Zum Thema Sitzbank: Wer die "neue" Dax AB23 und ihre Sitzbank kennt, weiß, man kann nicht einfach eine "alte" Sitzbank von einer ST50 oder ST70 nehmen, neue Bank abschrauben, "alte" Bank ´draufschrauben und fertig. Die neueren Dax-Modelle haben eine Sitzbank mit Schloß, das mit dem Zündschlüssel geöffnet wird. Auf der Unterseite der Sitzbank gibt es dafür zwei Bolzen, auf der einen Seite als Verschlußbolzen, auf der anderen Seite als Führungsbolzen ausgeprägt. Vorteil: Die Sitzbank sitzt immer schön stramm auf dem Rahmen und wackelt nicht.

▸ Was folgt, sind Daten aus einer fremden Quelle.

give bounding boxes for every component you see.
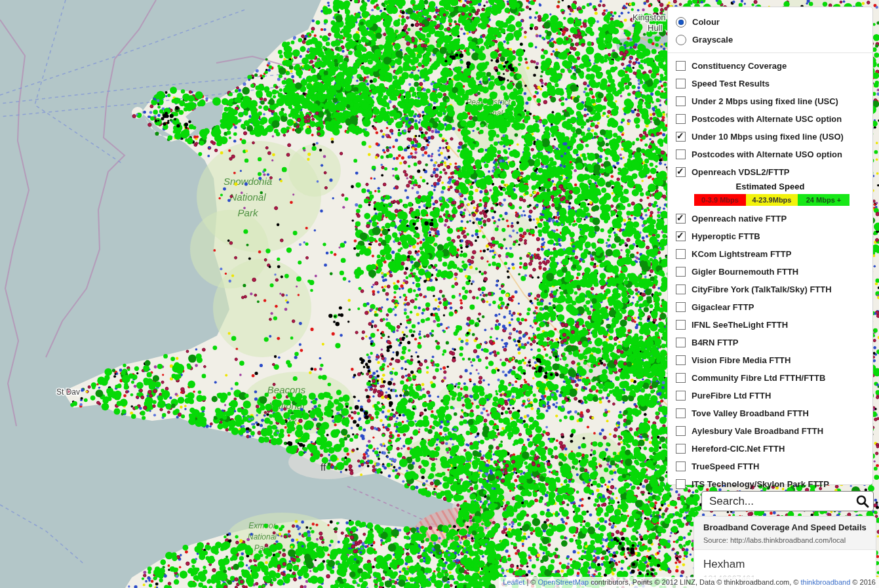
layer-row-constituency-coverage[interactable]: Constituency Coverage bbox=[668, 57, 872, 75]
attribution-separator: | © bbox=[524, 578, 537, 586]
place-name: Hexham bbox=[703, 558, 867, 571]
layer-row-vision-fibre[interactable]: Vision Fibre Media FTTH bbox=[668, 351, 872, 369]
layer-row-its-technology[interactable]: ITS Technology/Skylon Park FTTP bbox=[668, 475, 872, 493]
checkbox-icon[interactable] bbox=[676, 132, 686, 142]
checkbox-icon[interactable] bbox=[676, 267, 686, 277]
layer-row-hyperoptic-fttb[interactable]: Hyperoptic FTTB bbox=[668, 227, 872, 245]
checkbox-icon[interactable] bbox=[676, 284, 686, 294]
search-icon[interactable] bbox=[855, 494, 869, 508]
divider bbox=[668, 52, 872, 53]
layer-label: PureFibre Ltd FTTH bbox=[692, 391, 771, 401]
layer-label: Tove Valley Broadband FTTH bbox=[692, 408, 809, 418]
attribution-bar: Leaflet | © OpenStreetMap contributors, … bbox=[499, 577, 879, 588]
checkbox-icon[interactable] bbox=[676, 231, 686, 241]
layer-label: Gigaclear FTTP bbox=[692, 302, 754, 312]
layer-label: KCom Lightstream FTTP bbox=[692, 249, 791, 259]
checkbox-icon[interactable] bbox=[676, 320, 686, 330]
checkbox-icon[interactable] bbox=[676, 149, 686, 159]
checkbox-icon[interactable] bbox=[676, 96, 686, 106]
layer-label: CityFibre York (TalkTalk/Sky) FTTH bbox=[692, 284, 832, 294]
layer-row-alternate-usc[interactable]: Postcodes with Alternate USC option bbox=[668, 110, 872, 128]
layer-row-under-2mbps-usc[interactable]: Under 2 Mbps using fixed line (USC) bbox=[668, 92, 872, 110]
info-panel-header: Broadband Coverage And Speed Details Sou… bbox=[694, 517, 876, 550]
radio-icon[interactable] bbox=[676, 35, 686, 45]
checkbox-icon[interactable] bbox=[676, 302, 686, 312]
radio-label: Grayscale bbox=[692, 35, 733, 45]
legend-cell-red: 0-3.9 Mbps bbox=[694, 194, 746, 206]
layer-row-hereford-cic[interactable]: Hereford-CIC.Net FTTH bbox=[668, 440, 872, 458]
layer-row-tove-valley[interactable]: Tove Valley Broadband FTTH bbox=[668, 404, 872, 422]
layer-label: IFNL SeeTheLight FTTH bbox=[692, 320, 788, 330]
layer-row-aylesbury-vale[interactable]: Aylesbury Vale Broadband FTTH bbox=[668, 422, 872, 440]
attribution-text: contributors, Points © 2012 LINZ, Data ©… bbox=[589, 578, 800, 586]
layer-label: B4RN FTTP bbox=[692, 338, 739, 347]
checkbox-icon[interactable] bbox=[676, 167, 686, 177]
layers-panel: Colour Grayscale Constituency Coverage S… bbox=[667, 7, 873, 485]
openstreetmap-link[interactable]: OpenStreetMap bbox=[537, 578, 589, 586]
checkbox-icon[interactable] bbox=[676, 461, 686, 471]
checkbox-icon[interactable] bbox=[676, 408, 686, 418]
checkbox-icon[interactable] bbox=[676, 338, 686, 347]
layer-label: Postcodes with Alternate USC option bbox=[692, 114, 842, 124]
layer-label: Openreach VDSL2/FTTP bbox=[692, 167, 790, 177]
layer-label: Openreach native FTTP bbox=[692, 214, 787, 224]
checkbox-icon[interactable] bbox=[676, 114, 686, 124]
layer-label: Constituency Coverage bbox=[692, 61, 787, 71]
layer-label: Under 2 Mbps using fixed line (USC) bbox=[692, 96, 838, 106]
checkbox-icon[interactable] bbox=[676, 79, 686, 88]
radio-icon[interactable] bbox=[676, 17, 686, 28]
layer-row-gigaclear[interactable]: Gigaclear FTTP bbox=[668, 298, 872, 316]
checkbox-icon[interactable] bbox=[676, 373, 686, 383]
layer-row-cityfibre-york[interactable]: CityFibre York (TalkTalk/Sky) FTTH bbox=[668, 281, 872, 298]
layer-label: Gigler Bournemouth FTTH bbox=[692, 267, 798, 277]
legend-title: Estimated Speed bbox=[668, 182, 872, 193]
attribution-year: © 2016 bbox=[850, 578, 876, 586]
info-panel-source: Source: http://labs.thinkbroadband.com/l… bbox=[703, 536, 867, 544]
checkbox-icon[interactable] bbox=[676, 426, 686, 436]
layer-label: Hereford-CIC.Net FTTH bbox=[692, 444, 785, 454]
info-panel-title: Broadband Coverage And Speed Details bbox=[703, 522, 867, 532]
layer-row-ifnl-seethelight[interactable]: IFNL SeeTheLight FTTH bbox=[668, 316, 872, 334]
layer-row-truespeed[interactable]: TrueSpeed FTTH bbox=[668, 458, 872, 475]
leaflet-link[interactable]: Leaflet bbox=[503, 578, 524, 586]
checkbox-icon[interactable] bbox=[676, 214, 686, 224]
layer-label: Aylesbury Vale Broadband FTTH bbox=[692, 426, 823, 436]
layer-row-openreach-native-fttp[interactable]: Openreach native FTTP bbox=[668, 210, 872, 227]
checkbox-icon[interactable] bbox=[676, 444, 686, 454]
layer-row-alternate-uso[interactable]: Postcodes with Alternate USO option bbox=[668, 146, 872, 163]
radio-colour[interactable]: Colour bbox=[668, 13, 872, 31]
layer-label: Vision Fibre Media FTTH bbox=[692, 355, 791, 365]
layer-label: Speed Test Results bbox=[692, 79, 770, 88]
search-box bbox=[701, 491, 874, 511]
layer-row-purefibre[interactable]: PureFibre Ltd FTTH bbox=[668, 387, 872, 404]
legend-cell-green: 24 Mbps + bbox=[798, 194, 850, 206]
layer-row-community-fibre[interactable]: Community Fibre Ltd FTTH/FTTB bbox=[668, 369, 872, 387]
checkbox-icon[interactable] bbox=[676, 391, 686, 401]
layer-row-under-10mbps-uso[interactable]: Under 10 Mbps using fixed line (USO) bbox=[668, 128, 872, 146]
thinkbroadband-link[interactable]: thinkbroadband bbox=[800, 578, 850, 586]
layer-label: Community Fibre Ltd FTTH/FTTB bbox=[692, 373, 825, 383]
layer-label: Hyperoptic FTTB bbox=[692, 231, 760, 241]
legend-bar: 0-3.9 Mbps 4-23.9Mbps 24 Mbps + bbox=[694, 194, 850, 206]
layer-row-openreach-vdsl2-fttp[interactable]: Openreach VDSL2/FTTP bbox=[668, 163, 872, 181]
layer-row-speed-test-results[interactable]: Speed Test Results bbox=[668, 75, 872, 92]
search-input[interactable] bbox=[708, 494, 855, 509]
layer-row-b4rn[interactable]: B4RN FTTP bbox=[668, 334, 872, 351]
checkbox-icon[interactable] bbox=[676, 355, 686, 365]
checkbox-icon[interactable] bbox=[676, 479, 686, 489]
layer-label: ITS Technology/Skylon Park FTTP bbox=[692, 479, 829, 489]
layer-row-gigler-bournemouth[interactable]: Gigler Bournemouth FTTH bbox=[668, 263, 872, 281]
estimated-speed-legend: Estimated Speed 0-3.9 Mbps 4-23.9Mbps 24… bbox=[668, 181, 872, 210]
radio-label: Colour bbox=[692, 17, 720, 27]
radio-grayscale[interactable]: Grayscale bbox=[668, 31, 872, 49]
layer-label: Under 10 Mbps using fixed line (USO) bbox=[692, 132, 844, 142]
layer-row-kcom-lightstream[interactable]: KCom Lightstream FTTP bbox=[668, 245, 872, 263]
legend-cell-yellow: 4-23.9Mbps bbox=[746, 194, 798, 206]
checkbox-icon[interactable] bbox=[676, 249, 686, 259]
layer-label: TrueSpeed FTTH bbox=[692, 461, 759, 471]
layer-label: Postcodes with Alternate USO option bbox=[692, 149, 842, 159]
checkbox-icon[interactable] bbox=[676, 61, 686, 71]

Die Sitzbank der alten Modelle hatten eine vergleichsweise einfachen Verschlußmechanismus an der hinteren Unterseite, dafür aber ein Werkzeugfach auf der Unterseite. Genau dieses Werkzeugfach verhindert nun, dass eine "alte" Sitzbank auf eine neue Dax paßt: Es kollidiert mit der 12V-Batterie.
Die Lösung: Mit einem kleinen Bohrschleifer wie Dremel oder MiniMot und diamantierter Trennscheibe wird das Werkzeugfach herausgetrennt, die Schnittkanten verschliffen, verspachtelt und lackiert.
Anschließend die Verschlußbolzen von der bisherigen Sitzbank abschrauben. An der neuen Sitzbank die Stellen ermitteln, an denen diese Bolzen angebracht werden müssen, dazu am besten die Sitzbank schon an der vorderen Halterung (Scharnier) anschrauben. Anzeichnen, an welchen Stellen an der bisherigen Sitzbank die Gewindelöcher sitzen müssen. An diesen Stellen Löcher in die Sitzbankbodenplatte bohren, die groß genug sind, um eine passende Mutter bündig aufzunehmen. Nun mit dem Schweißgerät (vorsichtig, nicht den Polsterschaum abfackeln!) die Muttern in die Löcher schweißen. In diese Muttern können dann problemlos und haltbar die Verschlußbolzen eingeschraubt werden.
Das Ergebnis dieser kleinen Bastelstunde kann sich aber sehen lassen, oder?
"Angepaßte" Bodenplatte einer "alten" Sitzbank zur Befestigung an der neuen Dax AB23.